Telemedicine plays a big role as well. The ships use Webex and other telepresence tools for remote consultations, sometimes with multiple doctors reviewing a case together. These sessions require stability, particularly in ports where outside connectivity is unpredictable. The same goes for training. Mercy Ships uses simulation and other digital tools to train local medical teams so they can continue providing care after the ship leaves.

Going forward, implementing new tools such as Cisco IQ would allow Mercy Ships to optimize limited bandwidth from shore.
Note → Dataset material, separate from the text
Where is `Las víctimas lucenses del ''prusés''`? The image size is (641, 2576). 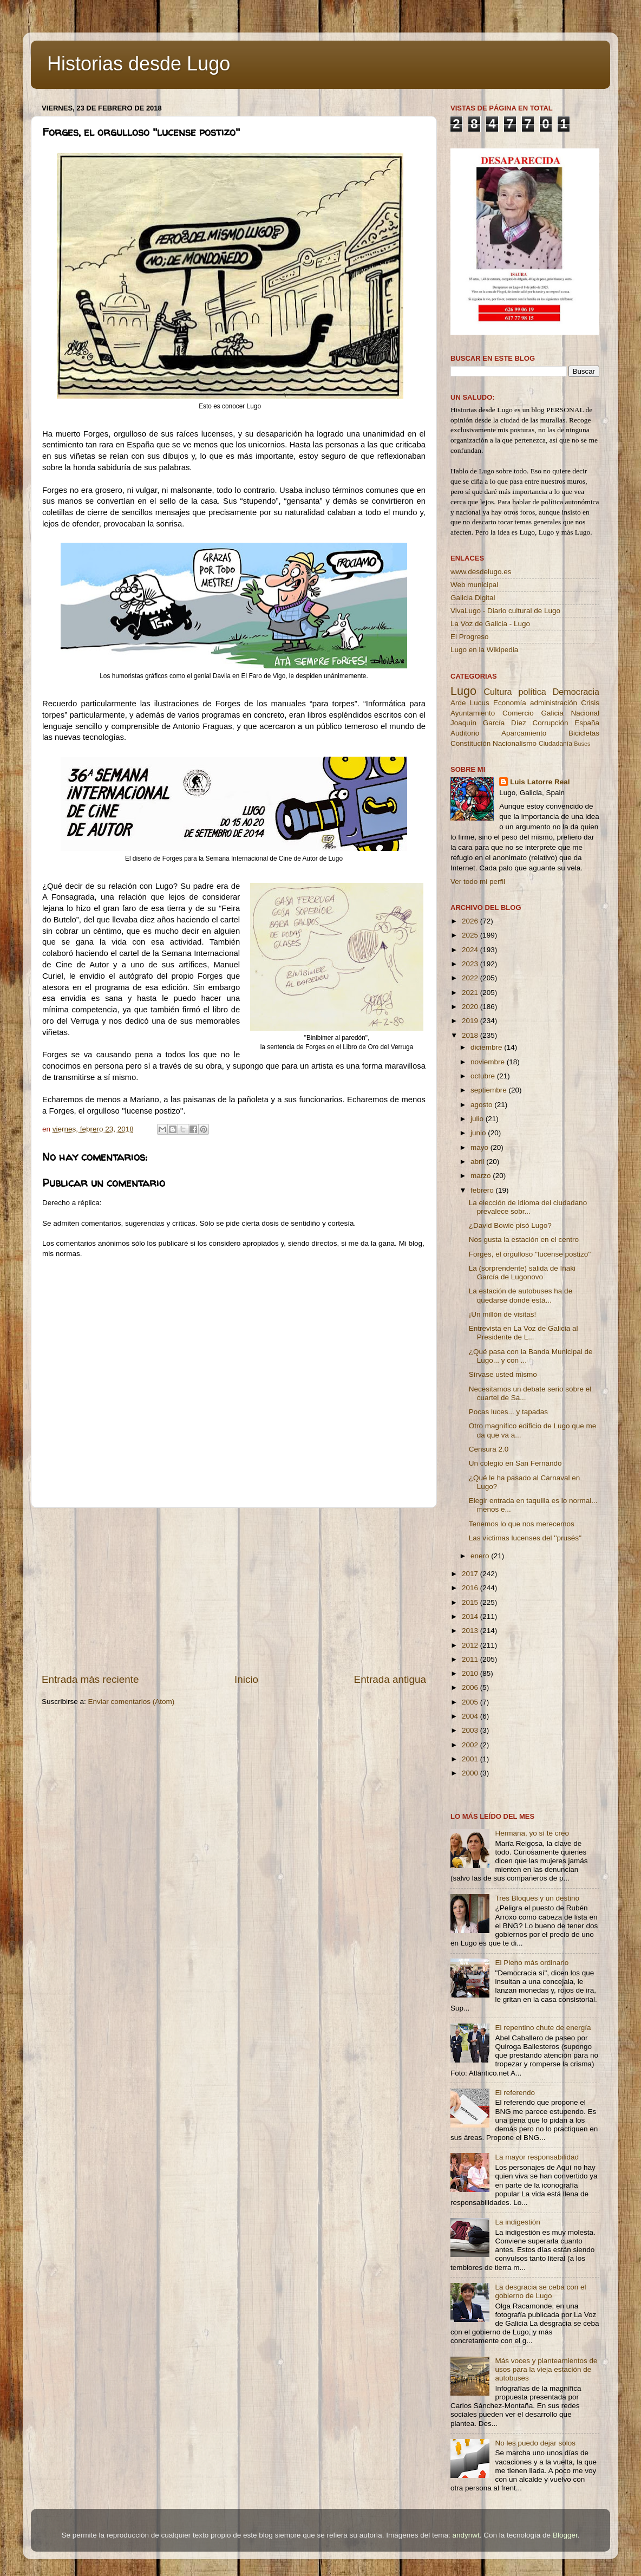 Las víctimas lucenses del ''prusés'' is located at coordinates (525, 1538).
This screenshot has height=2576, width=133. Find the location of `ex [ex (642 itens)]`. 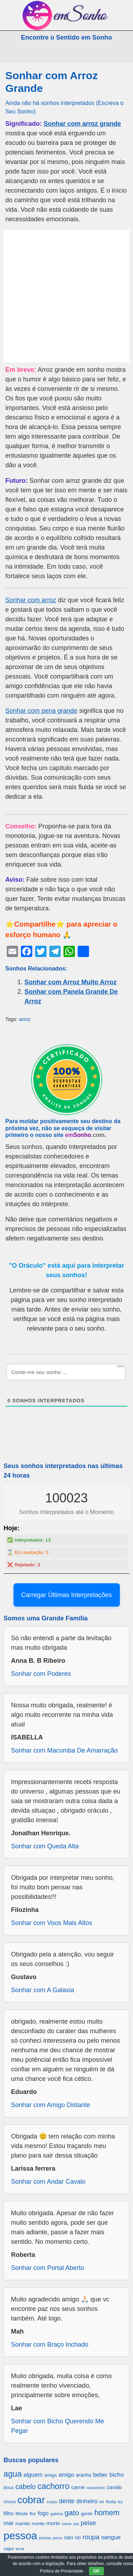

Cisco announced the digital platform at its recent Partner Summit. Cisco IQ provides visibility into an organization’s entire asset inventory, including device health, software versions, and lifecycle timelines. It’s enabled by agentic AI or a collection of specialized AI agents that analyze, diagnose and resolve problems.

“In the future, we think Cisco IQ is going to have a big play in what we provide, not only in terms of managing some of the entitlements from a cost efficiency perspective, but then also being able to pull in telemetry data and seeing if there’s even more ways, we can optimize the limited bandwidth, given the remote nature of the boats,” said Kim.

The goal right now is getting the infrastructure ready, especially with a new ship under construction. Most of the work being done today — building out local compute, strengthening the network, and reducing reliance on external connectivity — will eventually make those AI capabilities possible. Mercy Ships is focused on running the hospital and giving volunteers the support they need to do their work. Everything else will follow.

Final thoughts: Purpose and technology meet

Cisco is one of the most active companies, not just in technology but all organizations in giving back through purpose-led initiatives. The Cisco powered Medibus and floating classrooms in the Amazon are a couple of examples. This is not something Cisco does alone, as it collaborates extensively with like-minded partners.

Mercy Ships is a great example of a technology vendor and partner coming together to solve a problem that is considered a difficult to solve challenge. The work Mercy does is of critical importance in Africa as it brings world class healthcare to areas that would not have it otherwise but the small IT team at Mercy certainly would not have the know-how to deploy the technology and keep it up to date. Cisco and Presido have laid out a blueprint that I hope others follow to bring the benefits of modern technology to underserved areas.

Zeus Kerravala is a principal analyst at ZK Research, a division of Kerravala Consulting. He wrote this article for SiliconANGLE.